This is all part of a memory system called working memory. Working memory contains many modules, one of which is called the phonological loop, that manipulates and stores auditory information. The phonological loop itself contains two subsystems: the phonological memory store, which is pretty much a 2-second tape that keeps auditory information in your mind for a few seconds, or as long as you rehearse it. The second part is the articulatory sub-vocal rehearsal module: that would be the voice that you use, for example, when you read, or when you repeat things in your mind to learn them.
Another part of working memory is called the visuo-spatial sketchpad.
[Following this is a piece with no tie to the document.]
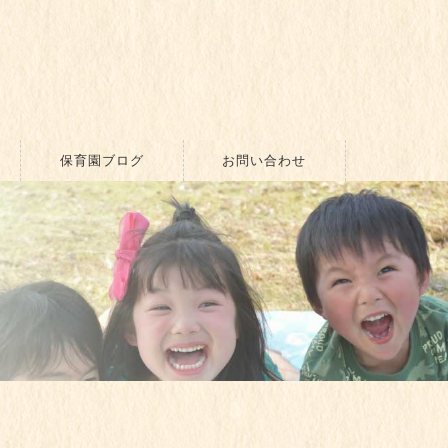
保育園ブログ
お問い合わせ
It basically serves a similar purpose, which is to temporarily keep in mind things that we see. It includes 3 subsystems, one of which is called the visual buffer, and contains your conscious visual imagery.
The two systems are related, and information can be translated in your mind from one to the other. For example, if you read a book, the information is in the visuo-spatial sketchpad, but for you to understand the content, it is "translated" into "auditory form" by your inner voice.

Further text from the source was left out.